Below is a listing; copy all of it exactly.
──────── Information
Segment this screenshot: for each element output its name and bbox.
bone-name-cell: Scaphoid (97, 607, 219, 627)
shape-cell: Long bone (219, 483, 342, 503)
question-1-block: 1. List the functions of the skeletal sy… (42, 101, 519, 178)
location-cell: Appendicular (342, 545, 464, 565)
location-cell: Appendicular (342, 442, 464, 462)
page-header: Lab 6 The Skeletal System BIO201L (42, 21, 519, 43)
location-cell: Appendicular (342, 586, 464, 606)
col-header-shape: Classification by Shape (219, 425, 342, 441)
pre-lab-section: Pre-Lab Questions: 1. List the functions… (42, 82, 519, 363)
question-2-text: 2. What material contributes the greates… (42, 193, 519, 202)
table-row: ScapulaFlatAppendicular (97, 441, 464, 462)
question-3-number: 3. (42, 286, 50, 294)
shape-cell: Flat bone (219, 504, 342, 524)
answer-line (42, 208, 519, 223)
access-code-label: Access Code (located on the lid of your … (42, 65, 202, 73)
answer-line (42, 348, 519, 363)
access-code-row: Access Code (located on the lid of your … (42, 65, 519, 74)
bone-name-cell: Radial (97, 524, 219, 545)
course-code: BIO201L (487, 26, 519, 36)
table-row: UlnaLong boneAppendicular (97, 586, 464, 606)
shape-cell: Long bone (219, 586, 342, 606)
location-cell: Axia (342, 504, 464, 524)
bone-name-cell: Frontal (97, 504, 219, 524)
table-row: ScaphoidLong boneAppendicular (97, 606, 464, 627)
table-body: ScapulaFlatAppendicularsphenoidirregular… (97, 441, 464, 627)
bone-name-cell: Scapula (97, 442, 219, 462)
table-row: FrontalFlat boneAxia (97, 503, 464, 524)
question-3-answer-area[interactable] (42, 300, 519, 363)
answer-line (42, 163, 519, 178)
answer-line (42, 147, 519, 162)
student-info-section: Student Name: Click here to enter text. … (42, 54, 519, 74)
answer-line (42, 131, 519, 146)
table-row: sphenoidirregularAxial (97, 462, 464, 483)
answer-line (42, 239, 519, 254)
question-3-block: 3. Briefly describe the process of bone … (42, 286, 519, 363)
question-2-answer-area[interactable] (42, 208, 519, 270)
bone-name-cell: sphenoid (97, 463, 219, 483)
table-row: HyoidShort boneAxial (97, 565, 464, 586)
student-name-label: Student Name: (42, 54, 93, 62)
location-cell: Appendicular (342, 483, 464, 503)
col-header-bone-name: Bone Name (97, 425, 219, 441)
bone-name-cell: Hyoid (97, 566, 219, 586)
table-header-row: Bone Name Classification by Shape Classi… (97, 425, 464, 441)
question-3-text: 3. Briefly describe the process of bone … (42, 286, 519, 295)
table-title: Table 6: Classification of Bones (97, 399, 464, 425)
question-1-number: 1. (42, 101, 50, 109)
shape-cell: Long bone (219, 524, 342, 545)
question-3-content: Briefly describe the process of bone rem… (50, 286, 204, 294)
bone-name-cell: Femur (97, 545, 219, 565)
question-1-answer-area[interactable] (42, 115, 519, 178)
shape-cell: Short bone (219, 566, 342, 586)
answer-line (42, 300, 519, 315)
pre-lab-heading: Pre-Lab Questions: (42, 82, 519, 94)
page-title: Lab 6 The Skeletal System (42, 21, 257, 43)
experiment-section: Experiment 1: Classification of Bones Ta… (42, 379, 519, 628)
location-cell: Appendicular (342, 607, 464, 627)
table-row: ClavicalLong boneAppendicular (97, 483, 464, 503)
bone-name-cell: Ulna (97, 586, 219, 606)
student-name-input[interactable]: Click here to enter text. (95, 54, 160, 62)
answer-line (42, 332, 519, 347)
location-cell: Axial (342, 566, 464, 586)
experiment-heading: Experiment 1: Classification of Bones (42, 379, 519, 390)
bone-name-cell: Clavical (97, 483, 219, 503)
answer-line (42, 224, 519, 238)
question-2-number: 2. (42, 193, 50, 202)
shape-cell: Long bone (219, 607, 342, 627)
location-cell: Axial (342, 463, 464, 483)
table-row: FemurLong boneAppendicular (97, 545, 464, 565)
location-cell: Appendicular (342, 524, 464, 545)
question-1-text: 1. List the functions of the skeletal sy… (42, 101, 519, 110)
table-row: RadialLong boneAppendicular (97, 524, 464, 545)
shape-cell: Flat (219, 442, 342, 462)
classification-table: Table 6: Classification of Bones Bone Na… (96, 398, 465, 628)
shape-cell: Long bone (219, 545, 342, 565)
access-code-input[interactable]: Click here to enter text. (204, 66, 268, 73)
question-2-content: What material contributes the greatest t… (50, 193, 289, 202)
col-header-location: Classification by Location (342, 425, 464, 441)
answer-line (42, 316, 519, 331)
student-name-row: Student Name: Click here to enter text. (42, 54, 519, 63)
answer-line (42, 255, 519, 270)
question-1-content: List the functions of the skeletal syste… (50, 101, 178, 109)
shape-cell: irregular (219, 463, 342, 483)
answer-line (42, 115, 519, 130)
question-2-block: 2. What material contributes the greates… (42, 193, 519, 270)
────────────────
● **Task output**:
Segment this screenshot: for each element output its name and bbox.
bone-name-cell: Scaphoid (97, 607, 219, 627)
shape-cell: Long bone (219, 483, 342, 503)
question-1-block: 1. List the functions of the skeletal sy… (42, 101, 519, 178)
location-cell: Appendicular (342, 545, 464, 565)
location-cell: Appendicular (342, 442, 464, 462)
page-header: Lab 6 The Skeletal System BIO201L (42, 21, 519, 43)
location-cell: Appendicular (342, 586, 464, 606)
col-header-shape: Classification by Shape (219, 425, 342, 441)
pre-lab-section: Pre-Lab Questions: 1. List the functions… (42, 82, 519, 363)
question-2-text: 2. What material contributes the greates… (42, 193, 519, 202)
table-row: ScapulaFlatAppendicular (97, 441, 464, 462)
question-3-number: 3. (42, 286, 50, 294)
shape-cell: Flat bone (219, 504, 342, 524)
answer-line (42, 208, 519, 223)
access-code-label: Access Code (located on the lid of your … (42, 65, 202, 73)
answer-line (42, 348, 519, 363)
access-code-row: Access Code (located on the lid of your … (42, 65, 519, 74)
bone-name-cell: Radial (97, 524, 219, 545)
course-code: BIO201L (487, 26, 519, 36)
table-row: UlnaLong boneAppendicular (97, 586, 464, 606)
shape-cell: Long bone (219, 586, 342, 606)
location-cell: Axia (342, 504, 464, 524)
bone-name-cell: Frontal (97, 504, 219, 524)
table-row: ScaphoidLong boneAppendicular (97, 606, 464, 627)
table-body: ScapulaFlatAppendicularsphenoidirregular… (97, 441, 464, 627)
bone-name-cell: Scapula (97, 442, 219, 462)
table-row: FrontalFlat boneAxia (97, 503, 464, 524)
question-3-answer-area[interactable] (42, 300, 519, 363)
answer-line (42, 163, 519, 178)
answer-line (42, 147, 519, 162)
student-info-section: Student Name: Click here to enter text. … (42, 54, 519, 74)
answer-line (42, 131, 519, 146)
table-row: sphenoidirregularAxial (97, 462, 464, 483)
answer-line (42, 239, 519, 254)
question-3-block: 3. Briefly describe the process of bone … (42, 286, 519, 363)
question-2-answer-area[interactable] (42, 208, 519, 270)
bone-name-cell: sphenoid (97, 463, 219, 483)
table-row: HyoidShort boneAxial (97, 565, 464, 586)
student-name-label: Student Name: (42, 54, 93, 62)
location-cell: Appendicular (342, 483, 464, 503)
col-header-bone-name: Bone Name (97, 425, 219, 441)
bone-name-cell: Hyoid (97, 566, 219, 586)
table-header-row: Bone Name Classification by Shape Classi… (97, 425, 464, 441)
question-3-text: 3. Briefly describe the process of bone … (42, 286, 519, 295)
table-title: Table 6: Classification of Bones (97, 399, 464, 425)
question-1-number: 1. (42, 101, 50, 109)
shape-cell: Long bone (219, 524, 342, 545)
question-3-content: Briefly describe the process of bone rem… (50, 286, 204, 294)
bone-name-cell: Femur (97, 545, 219, 565)
question-1-answer-area[interactable] (42, 115, 519, 178)
shape-cell: Short bone (219, 566, 342, 586)
answer-line (42, 300, 519, 315)
pre-lab-heading: Pre-Lab Questions: (42, 82, 519, 94)
page-title: Lab 6 The Skeletal System (42, 21, 257, 43)
experiment-section: Experiment 1: Classification of Bones Ta… (42, 379, 519, 628)
location-cell: Appendicular (342, 607, 464, 627)
table-row: ClavicalLong boneAppendicular (97, 483, 464, 503)
bone-name-cell: Ulna (97, 586, 219, 606)
student-name-input[interactable]: Click here to enter text. (95, 54, 160, 62)
answer-line (42, 332, 519, 347)
location-cell: Axial (342, 566, 464, 586)
experiment-heading: Experiment 1: Classification of Bones (42, 379, 519, 390)
bone-name-cell: Clavical (97, 483, 219, 503)
answer-line (42, 224, 519, 238)
question-2-number: 2. (42, 193, 50, 202)
shape-cell: Long bone (219, 607, 342, 627)
location-cell: Axial (342, 463, 464, 483)
table-row: FemurLong boneAppendicular (97, 545, 464, 565)
location-cell: Appendicular (342, 524, 464, 545)
question-1-text: 1. List the functions of the skeletal sy… (42, 101, 519, 110)
table-row: RadialLong boneAppendicular (97, 524, 464, 545)
shape-cell: Flat (219, 442, 342, 462)
classification-table: Table 6: Classification of Bones Bone Na… (96, 398, 465, 628)
shape-cell: Long bone (219, 545, 342, 565)
access-code-input[interactable]: Click here to enter text. (204, 66, 268, 73)
question-2-content: What material contributes the greatest t… (50, 193, 289, 202)
col-header-location: Classification by Location (342, 425, 464, 441)
answer-line (42, 316, 519, 331)
student-name-row: Student Name: Click here to enter text. (42, 54, 519, 63)
answer-line (42, 255, 519, 270)
question-1-content: List the functions of the skeletal syste… (50, 101, 178, 109)
shape-cell: irregular (219, 463, 342, 483)
answer-line (42, 115, 519, 130)
question-2-block: 2. What material contributes the greates… (42, 193, 519, 270)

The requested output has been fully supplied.